» **Activity**
Repeat, exactly as written, the line containing "Baroque designs" and each line after it through the end of the data.

Page-level text extractions:
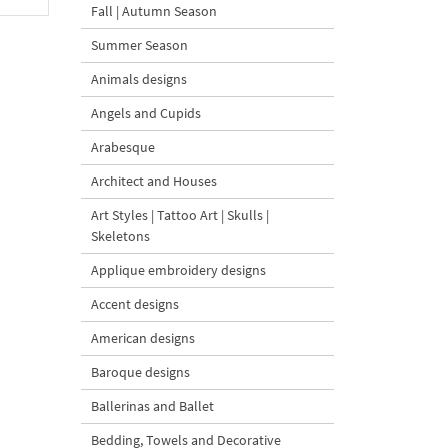
Fall | Autumn Season
Summer Season
Animals designs
Angels and Cupids
Arabesque
Architect and Houses
Art Styles | Tattoo Art | Skulls |
Skeletons
Applique embroidery designs
Accent designs
American designs
Baroque designs
Ballerinas and Ballet
Bedding, Towels and Decorative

» **Solution to this problem**
Baroque designs
Ballerinas and Ballet
Bedding, Towels and Decorative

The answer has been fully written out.